_Recorded information_
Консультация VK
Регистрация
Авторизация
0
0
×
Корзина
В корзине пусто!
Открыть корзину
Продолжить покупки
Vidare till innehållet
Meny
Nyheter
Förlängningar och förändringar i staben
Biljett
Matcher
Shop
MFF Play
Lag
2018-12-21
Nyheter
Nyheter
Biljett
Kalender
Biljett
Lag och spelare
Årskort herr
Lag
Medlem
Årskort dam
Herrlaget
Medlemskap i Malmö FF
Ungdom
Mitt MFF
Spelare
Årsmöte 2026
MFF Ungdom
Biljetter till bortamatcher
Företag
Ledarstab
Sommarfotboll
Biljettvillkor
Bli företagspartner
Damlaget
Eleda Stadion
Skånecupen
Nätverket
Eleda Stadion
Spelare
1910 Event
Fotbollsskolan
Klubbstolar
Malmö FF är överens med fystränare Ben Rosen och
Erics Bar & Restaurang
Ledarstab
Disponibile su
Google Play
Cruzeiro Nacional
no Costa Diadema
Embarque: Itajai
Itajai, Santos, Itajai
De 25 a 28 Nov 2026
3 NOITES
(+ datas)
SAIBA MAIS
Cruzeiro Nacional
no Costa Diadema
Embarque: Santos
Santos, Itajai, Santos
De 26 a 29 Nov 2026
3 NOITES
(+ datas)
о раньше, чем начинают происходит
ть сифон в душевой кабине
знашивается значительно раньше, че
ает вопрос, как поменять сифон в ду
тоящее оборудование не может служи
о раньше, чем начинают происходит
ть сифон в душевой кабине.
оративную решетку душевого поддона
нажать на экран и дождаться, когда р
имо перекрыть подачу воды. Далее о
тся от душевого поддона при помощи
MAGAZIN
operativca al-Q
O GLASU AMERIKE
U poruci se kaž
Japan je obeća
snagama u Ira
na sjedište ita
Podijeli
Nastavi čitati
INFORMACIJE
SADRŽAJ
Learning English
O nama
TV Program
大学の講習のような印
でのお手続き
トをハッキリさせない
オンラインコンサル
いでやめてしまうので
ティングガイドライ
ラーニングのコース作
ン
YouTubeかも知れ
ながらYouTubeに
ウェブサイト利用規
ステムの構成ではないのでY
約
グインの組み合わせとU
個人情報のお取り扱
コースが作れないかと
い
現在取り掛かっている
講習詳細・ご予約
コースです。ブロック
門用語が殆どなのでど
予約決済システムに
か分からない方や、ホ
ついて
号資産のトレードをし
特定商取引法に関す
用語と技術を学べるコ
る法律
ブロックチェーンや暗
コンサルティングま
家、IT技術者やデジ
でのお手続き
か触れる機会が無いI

_Exercise directions_
The first line of the entries above and every line after it, up to and including the line with "тоящее оборудование не может служи", should be set down exactly.

_Response below_
Консультация VK
Регистрация
Авторизация
0
0
×
Корзина
В корзине пусто!
Открыть корзину
Продолжить покупки
Vidare till innehållet
Meny
Nyheter
Förlängningar och förändringar i staben
Biljett
Matcher
Shop
MFF Play
Lag
2018-12-21
Nyheter
Nyheter
Biljett
Kalender
Biljett
Lag och spelare
Årskort herr
Lag
Medlem
Årskort dam
Herrlaget
Medlemskap i Malmö FF
Ungdom
Mitt MFF
Spelare
Årsmöte 2026
MFF Ungdom
Biljetter till bortamatcher
Företag
Ledarstab
Sommarfotboll
Biljettvillkor
Bli företagspartner
Damlaget
Eleda Stadion
Skånecupen
Nätverket
Eleda Stadion
Spelare
1910 Event
Fotbollsskolan
Klubbstolar
Malmö FF är överens med fystränare Ben Rosen och
Erics Bar & Restaurang
Ledarstab
Disponibile su
Google Play
Cruzeiro Nacional
no Costa Diadema
Embarque: Itajai
Itajai, Santos, Itajai
De 25 a 28 Nov 2026
3 NOITES
(+ datas)
SAIBA MAIS
Cruzeiro Nacional
no Costa Diadema
Embarque: Santos
Santos, Itajai, Santos
De 26 a 29 Nov 2026
3 NOITES
(+ datas)
о раньше, чем начинают происходит
ть сифон в душевой кабине
знашивается значительно раньше, че
ает вопрос, как поменять сифон в ду
тоящее оборудование не может служи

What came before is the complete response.